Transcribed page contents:
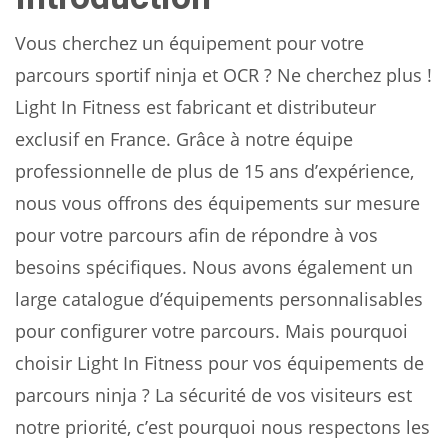
Vous cherchez un équipement pour votre
parcours sportif ninja et OCR ? Ne cherchez plus !
Light In Fitness est fabricant et distributeur
exclusif en France. Grâce à notre équipe
professionnelle de plus de 15 ans d’expérience,
nous vous offrons des équipements sur mesure
pour votre parcours afin de répondre à vos
besoins spécifiques. Nous avons également un
large catalogue d’équipements personnalisables
pour configurer votre parcours. Mais pourquoi
choisir Light In Fitness pour vos équipements de
parcours ninja ? La sécurité de vos visiteurs est
notre priorité, c’est pourquoi nous respectons les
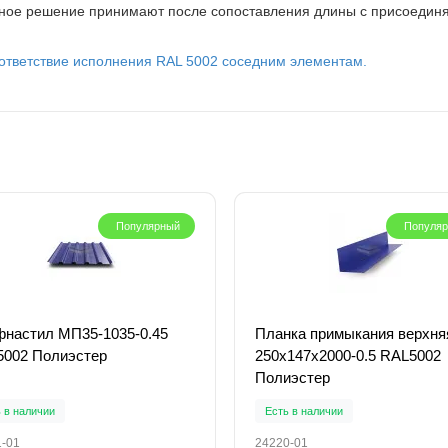
ное решение принимают после сопоставления длины с присоединя
оответствие исполнения RAL 5002 соседним элементам.
Популярный
Популя
настил МП35-1035-0.45
Планка примыкания верхня
002 Полиэстер
250х147х2000-0.5 RAL5002
Полиэстер
 в наличии
Есть в наличии
1-01
24220-01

● Aim of the task
Retype the records above word for word, from their first line through the line containing "nous vous offrons des équipements sur mesure", and leave out every picture.

● Result of the task
Vous cherchez un équipement pour votre
parcours sportif ninja et OCR ? Ne cherchez plus !
Light In Fitness est fabricant et distributeur
exclusif en France. Grâce à notre équipe
professionnelle de plus de 15 ans d’expérience,
nous vous offrons des équipements sur mesure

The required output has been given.